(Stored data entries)

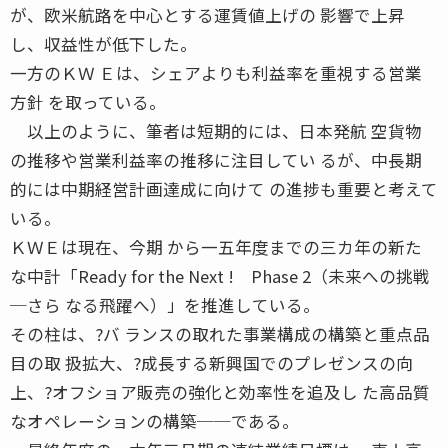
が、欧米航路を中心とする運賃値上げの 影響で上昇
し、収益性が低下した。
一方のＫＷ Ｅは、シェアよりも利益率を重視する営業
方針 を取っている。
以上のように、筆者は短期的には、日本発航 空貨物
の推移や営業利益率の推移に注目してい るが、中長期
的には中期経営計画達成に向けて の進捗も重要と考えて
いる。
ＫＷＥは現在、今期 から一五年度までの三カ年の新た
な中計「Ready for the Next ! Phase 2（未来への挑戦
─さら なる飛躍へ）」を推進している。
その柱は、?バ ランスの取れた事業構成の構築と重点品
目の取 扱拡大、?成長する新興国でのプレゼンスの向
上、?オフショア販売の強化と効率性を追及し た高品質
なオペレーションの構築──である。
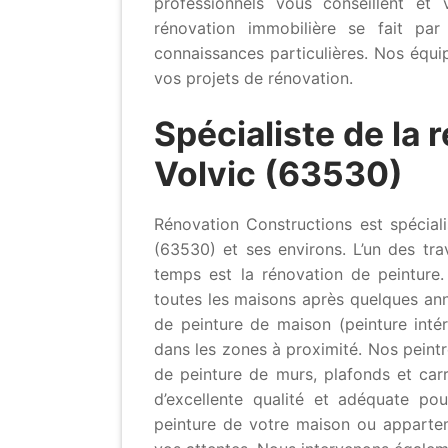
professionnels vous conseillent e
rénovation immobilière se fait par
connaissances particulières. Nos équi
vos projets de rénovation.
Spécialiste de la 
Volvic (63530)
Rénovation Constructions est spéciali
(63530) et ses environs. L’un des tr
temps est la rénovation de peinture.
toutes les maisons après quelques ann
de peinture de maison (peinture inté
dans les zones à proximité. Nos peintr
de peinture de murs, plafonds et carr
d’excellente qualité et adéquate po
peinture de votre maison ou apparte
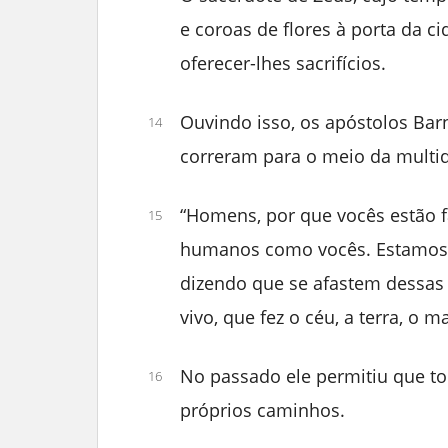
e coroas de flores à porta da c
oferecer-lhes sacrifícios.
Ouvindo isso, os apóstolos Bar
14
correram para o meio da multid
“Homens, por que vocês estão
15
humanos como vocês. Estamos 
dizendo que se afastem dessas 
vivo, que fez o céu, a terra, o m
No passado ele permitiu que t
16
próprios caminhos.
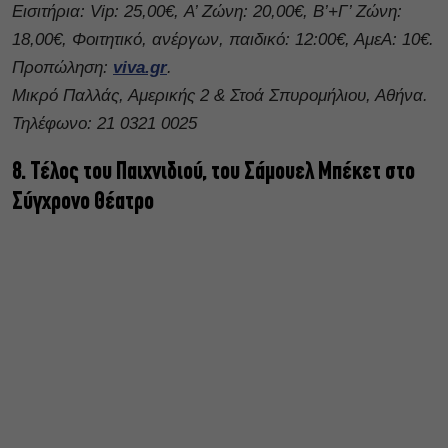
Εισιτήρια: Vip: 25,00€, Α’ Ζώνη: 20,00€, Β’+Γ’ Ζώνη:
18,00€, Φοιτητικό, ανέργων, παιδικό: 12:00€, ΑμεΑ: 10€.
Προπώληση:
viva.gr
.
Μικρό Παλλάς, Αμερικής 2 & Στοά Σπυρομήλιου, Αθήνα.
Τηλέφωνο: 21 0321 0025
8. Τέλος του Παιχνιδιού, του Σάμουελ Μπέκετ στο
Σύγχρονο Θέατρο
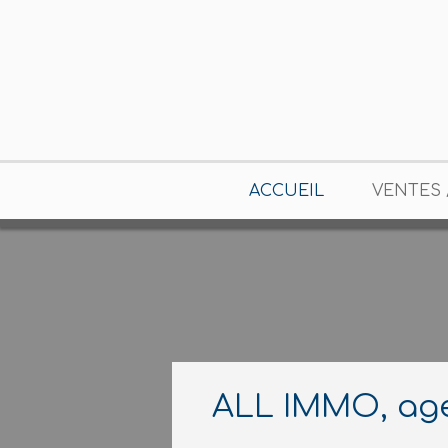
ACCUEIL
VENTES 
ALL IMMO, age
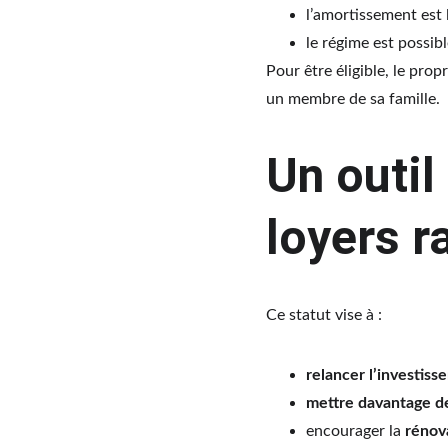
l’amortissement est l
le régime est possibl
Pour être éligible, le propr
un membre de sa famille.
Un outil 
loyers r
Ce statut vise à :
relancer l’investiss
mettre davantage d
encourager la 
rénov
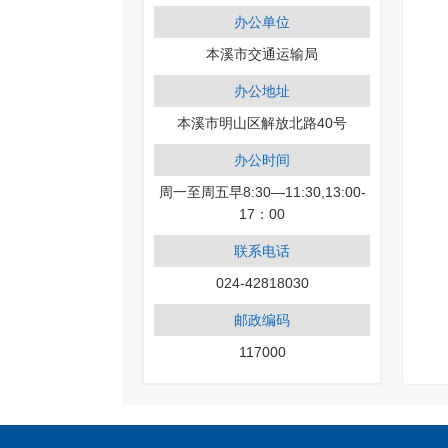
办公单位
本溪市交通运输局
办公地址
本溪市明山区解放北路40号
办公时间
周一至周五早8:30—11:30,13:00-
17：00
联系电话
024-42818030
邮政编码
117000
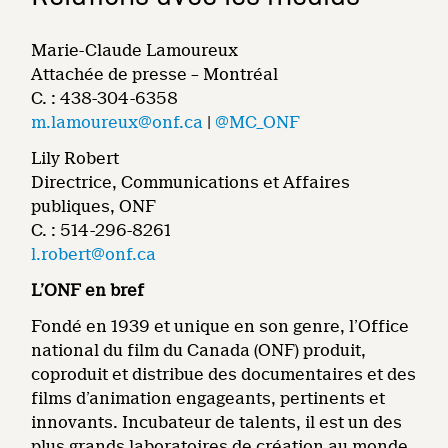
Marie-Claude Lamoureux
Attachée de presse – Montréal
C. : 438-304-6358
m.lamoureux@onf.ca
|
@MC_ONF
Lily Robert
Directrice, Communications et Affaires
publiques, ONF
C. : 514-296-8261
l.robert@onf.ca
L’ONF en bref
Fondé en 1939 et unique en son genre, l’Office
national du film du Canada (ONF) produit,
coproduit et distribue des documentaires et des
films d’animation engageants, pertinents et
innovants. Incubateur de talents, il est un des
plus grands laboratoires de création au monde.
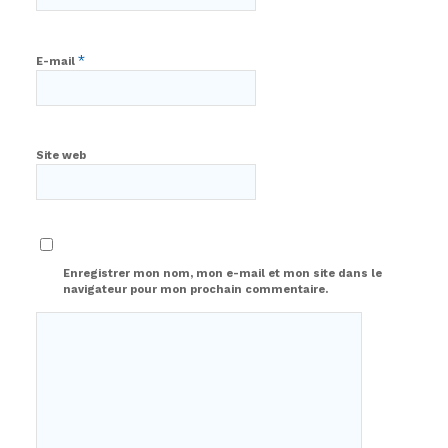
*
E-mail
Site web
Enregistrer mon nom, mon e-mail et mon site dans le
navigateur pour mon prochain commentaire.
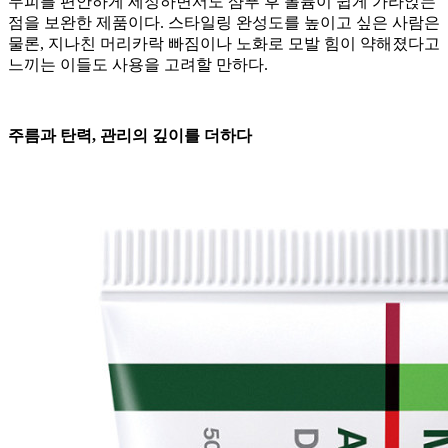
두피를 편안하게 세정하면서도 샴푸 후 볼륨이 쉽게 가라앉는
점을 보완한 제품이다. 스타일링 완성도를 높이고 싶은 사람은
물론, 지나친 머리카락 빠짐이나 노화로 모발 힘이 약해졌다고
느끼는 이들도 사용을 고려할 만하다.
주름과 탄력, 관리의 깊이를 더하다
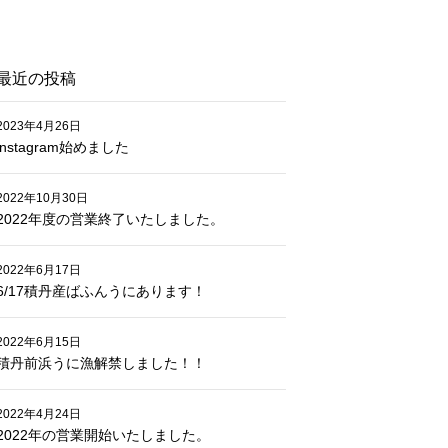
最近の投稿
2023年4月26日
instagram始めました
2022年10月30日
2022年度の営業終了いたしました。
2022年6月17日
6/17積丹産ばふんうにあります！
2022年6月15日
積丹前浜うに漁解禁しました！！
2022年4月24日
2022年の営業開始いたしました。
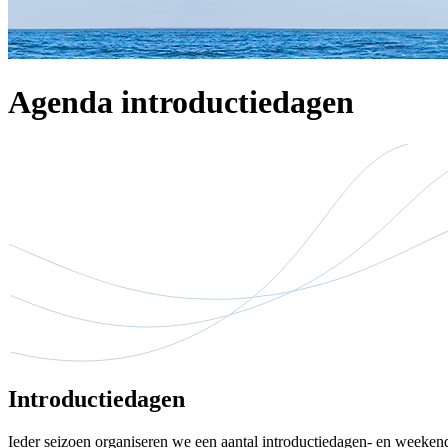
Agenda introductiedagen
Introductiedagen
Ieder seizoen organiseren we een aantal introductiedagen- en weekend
--
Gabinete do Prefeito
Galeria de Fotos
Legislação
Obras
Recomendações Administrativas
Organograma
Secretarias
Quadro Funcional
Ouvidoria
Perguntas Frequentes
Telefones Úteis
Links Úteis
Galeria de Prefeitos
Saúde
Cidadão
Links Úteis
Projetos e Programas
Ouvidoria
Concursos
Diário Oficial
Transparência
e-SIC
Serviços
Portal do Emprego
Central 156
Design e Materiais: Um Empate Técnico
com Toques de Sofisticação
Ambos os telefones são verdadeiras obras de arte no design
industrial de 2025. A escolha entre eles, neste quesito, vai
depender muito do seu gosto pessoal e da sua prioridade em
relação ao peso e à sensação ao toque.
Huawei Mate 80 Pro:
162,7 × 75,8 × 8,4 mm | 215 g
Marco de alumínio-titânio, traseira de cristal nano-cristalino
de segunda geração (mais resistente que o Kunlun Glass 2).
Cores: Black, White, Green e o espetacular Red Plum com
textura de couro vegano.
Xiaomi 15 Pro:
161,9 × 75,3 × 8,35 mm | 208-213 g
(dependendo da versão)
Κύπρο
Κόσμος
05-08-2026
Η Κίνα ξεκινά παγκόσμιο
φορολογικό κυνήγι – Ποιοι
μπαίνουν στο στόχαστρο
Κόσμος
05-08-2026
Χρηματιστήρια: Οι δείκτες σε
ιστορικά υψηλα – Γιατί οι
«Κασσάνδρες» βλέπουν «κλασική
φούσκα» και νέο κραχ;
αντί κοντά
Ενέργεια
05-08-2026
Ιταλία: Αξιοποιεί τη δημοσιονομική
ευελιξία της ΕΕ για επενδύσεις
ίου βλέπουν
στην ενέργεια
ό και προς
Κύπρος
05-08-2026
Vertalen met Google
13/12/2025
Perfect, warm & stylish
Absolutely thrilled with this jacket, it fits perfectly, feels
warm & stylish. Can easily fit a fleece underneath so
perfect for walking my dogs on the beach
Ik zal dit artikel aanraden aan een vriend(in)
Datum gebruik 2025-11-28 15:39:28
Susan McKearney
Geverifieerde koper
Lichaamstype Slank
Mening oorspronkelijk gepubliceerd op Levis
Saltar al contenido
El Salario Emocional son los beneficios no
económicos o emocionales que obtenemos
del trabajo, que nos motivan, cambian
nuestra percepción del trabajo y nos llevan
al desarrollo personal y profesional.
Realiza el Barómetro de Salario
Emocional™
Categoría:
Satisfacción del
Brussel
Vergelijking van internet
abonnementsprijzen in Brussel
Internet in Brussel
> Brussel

TASK DIRECTIONS.
Scan the data above for the string "mail" and copy each line where it appears.

SOLUTION TO THE PROBLEM.
E-mail
Enregistrer mon nom, mon e-mail et mon site dans le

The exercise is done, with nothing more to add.